• **WHAT NEEDS TO BE DONE**:
Transcribe all of the data exactly. Images stay out.

• **ENTRIES SHOWN**:
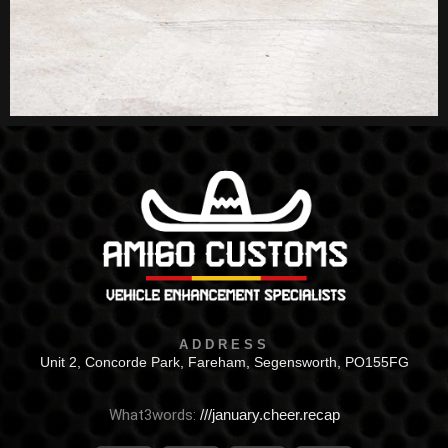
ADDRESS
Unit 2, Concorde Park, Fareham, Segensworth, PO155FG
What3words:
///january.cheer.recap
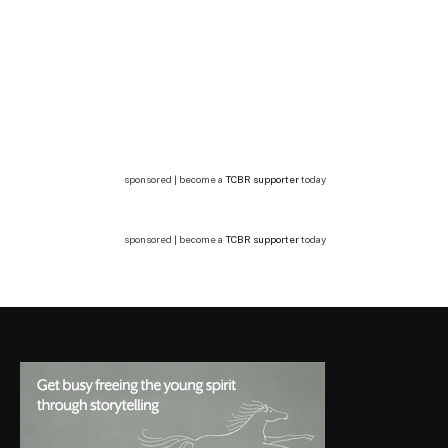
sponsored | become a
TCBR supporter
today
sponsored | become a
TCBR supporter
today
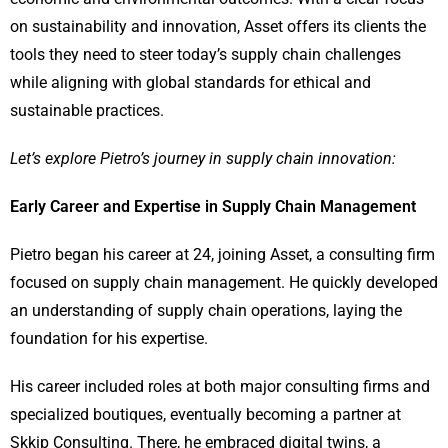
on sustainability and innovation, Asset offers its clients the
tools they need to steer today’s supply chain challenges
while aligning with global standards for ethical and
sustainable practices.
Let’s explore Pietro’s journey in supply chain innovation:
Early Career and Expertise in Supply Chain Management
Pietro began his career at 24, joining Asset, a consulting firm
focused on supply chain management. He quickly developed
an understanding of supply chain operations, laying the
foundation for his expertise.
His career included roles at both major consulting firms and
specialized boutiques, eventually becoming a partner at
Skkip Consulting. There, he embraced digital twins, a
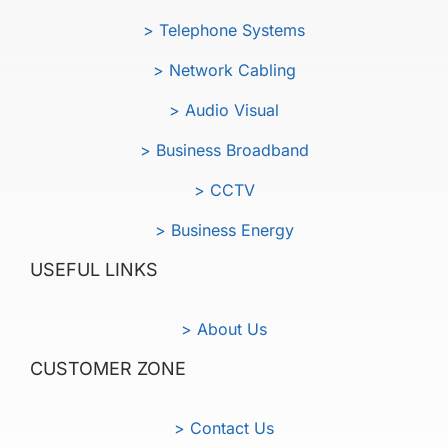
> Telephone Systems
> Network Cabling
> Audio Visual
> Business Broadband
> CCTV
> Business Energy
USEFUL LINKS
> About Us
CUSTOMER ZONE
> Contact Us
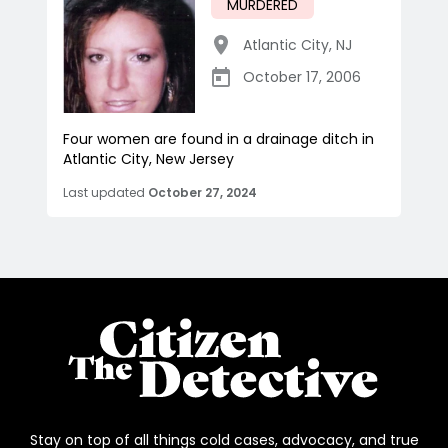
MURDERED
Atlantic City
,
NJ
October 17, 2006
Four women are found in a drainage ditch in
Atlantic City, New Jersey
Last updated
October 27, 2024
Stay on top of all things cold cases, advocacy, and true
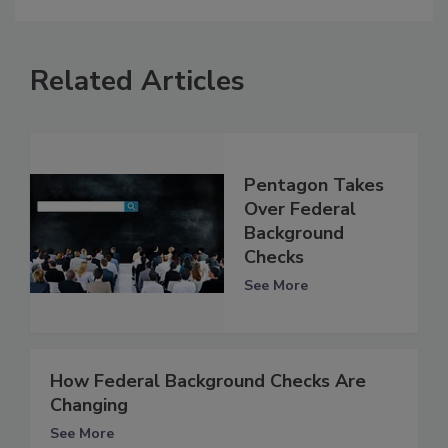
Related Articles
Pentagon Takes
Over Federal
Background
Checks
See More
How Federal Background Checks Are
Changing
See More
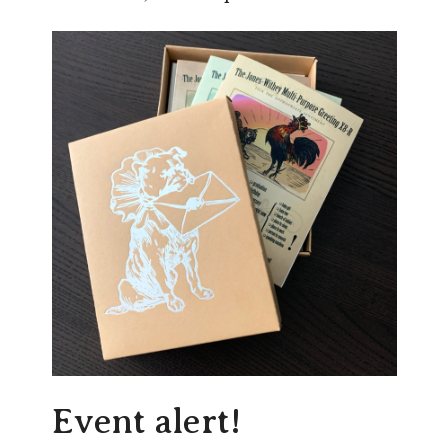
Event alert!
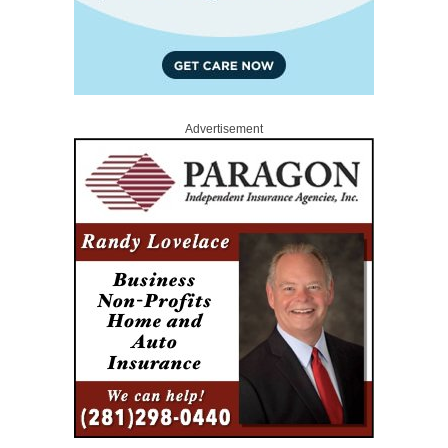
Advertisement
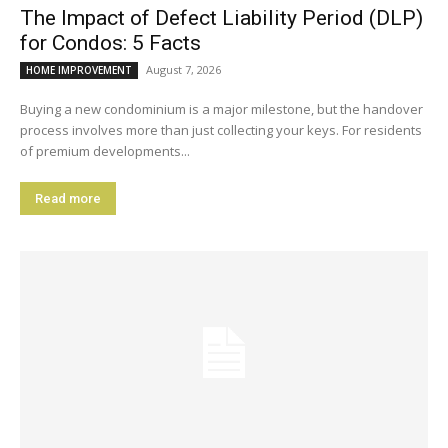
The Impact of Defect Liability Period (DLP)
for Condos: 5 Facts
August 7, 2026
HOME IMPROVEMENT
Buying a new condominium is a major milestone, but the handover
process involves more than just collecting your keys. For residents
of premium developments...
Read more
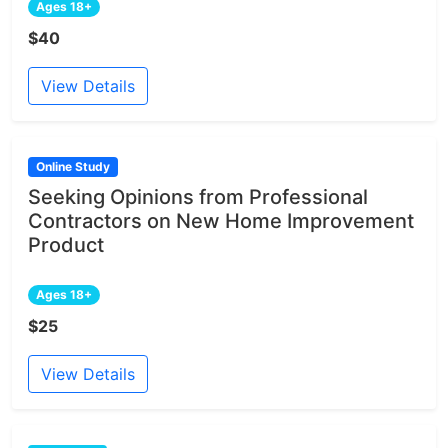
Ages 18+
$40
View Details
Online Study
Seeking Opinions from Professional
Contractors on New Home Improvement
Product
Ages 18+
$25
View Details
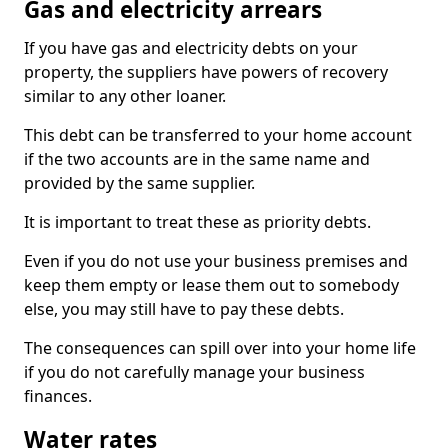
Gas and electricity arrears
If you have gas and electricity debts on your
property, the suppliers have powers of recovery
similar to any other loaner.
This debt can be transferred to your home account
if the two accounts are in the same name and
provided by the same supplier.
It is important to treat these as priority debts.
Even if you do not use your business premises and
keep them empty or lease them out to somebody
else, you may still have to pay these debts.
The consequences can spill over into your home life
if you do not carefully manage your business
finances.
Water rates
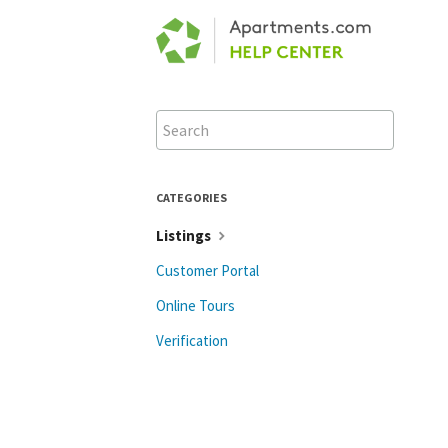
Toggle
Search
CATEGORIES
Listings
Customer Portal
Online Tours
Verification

• **TASK OUTPUT**:
ADDRESS
Unit 2, Concorde Park, Fareham, Segensworth, PO155FG
What3words:
///january.cheer.recap
sponsored | become a
TCBR supporter
today
sponsored | become a
TCBR supporter
today
on sustainability and innovation, Asset offers its clients the
tools they need to steer today’s supply chain challenges
while aligning with global standards for ethical and
sustainable practices.
Let’s explore Pietro’s journey in supply chain innovation:
Early Career and Expertise in Supply Chain Management
Pietro began his career at 24, joining Asset, a consulting firm
focused on supply chain management. He quickly developed
an understanding of supply chain operations, laying the
foundation for his expertise.
His career included roles at both major consulting firms and
specialized boutiques, eventually becoming a partner at
Skkip Consulting. There, he embraced digital twins, a
> Telephone Systems
> Network Cabling
> Audio Visual
> Business Broadband
> CCTV
> Business Energy
USEFUL LINKS
> About Us
CUSTOMER ZONE
> Contact Us
MURDERED
Atlantic City
,
NJ
October 17, 2006
Four women are found in a drainage ditch in
Atlantic City, New Jersey
Last updated
October 27, 2024
Stay on top of all things cold cases, advocacy, and true
Related Articles
Pentagon Takes
Over Federal
Background
Checks
See More
How Federal Background Checks Are
Changing
See More
Event alert!
Advertisement
The Impact of Defect Liability Period (DLP)
for Condos: 5 Facts
August 7, 2026
HOME IMPROVEMENT
Buying a new condominium is a major milestone, but the handover
process involves more than just collecting your keys. For residents
of premium developments...
Read more
Ages 18+
$40
View Details
Online Study
Seeking Opinions from Professional
Contractors on New Home Improvement
Product
Ages 18+
$25
View Details
Gas and electricity arrears
If you have gas and electricity debts on your
property, the suppliers have powers of recovery
similar to any other loaner.
This debt can be transferred to your home account
if the two accounts are in the same name and
provided by the same supplier.
It is important to treat these as priority debts.
Even if you do not use your business premises and
keep them empty or lease them out to somebody
else, you may still have to pay these debts.
The consequences can spill over into your home life
if you do not carefully manage your business
finances.
Water rates
Toggle
Search
CATEGORIES
Listings
Customer Portal
Online Tours
Verification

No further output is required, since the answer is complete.